- _INFORMATION SUPPLIED_:
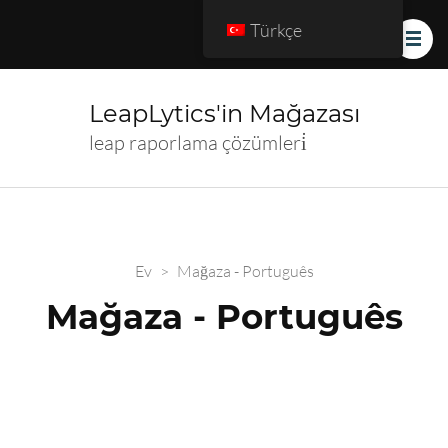
Türkçe
LeapLytics'in Mağazası
leap raporlama çözümleri̇
Ev
>
Mağaza - Português
Mağaza - Português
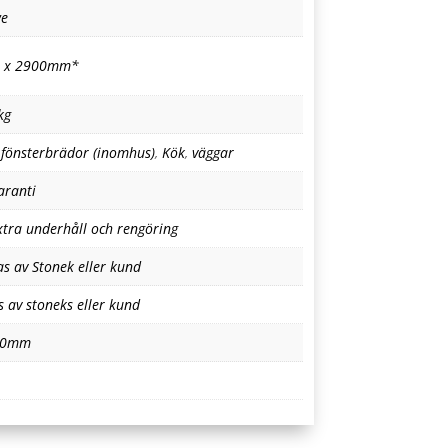
we
 x 2900mm*
kg
,
fönsterbrädor (inomhus)
,
Kök
,
väggar
aranti
xtra underhåll och rengöring
as av Stonek eller kund
s av stoneks eller kund
30mm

- _WHAT THE TASK ASKS_: Everything in the records except the pictures should be retyped exactly.

- _SOLVED PROBLEM_:
Türkçe
LeapLytics'in Mağazası
leap raporlama çözümleri̇
Ev
>
Mağaza - Português
Mağaza - Português
we
 x 2900mm*
kg
,
fönsterbrädor (inomhus)
,
Kök
,
väggar
aranti
xtra underhåll och rengöring
as av Stonek eller kund
s av stoneks eller kund
30mm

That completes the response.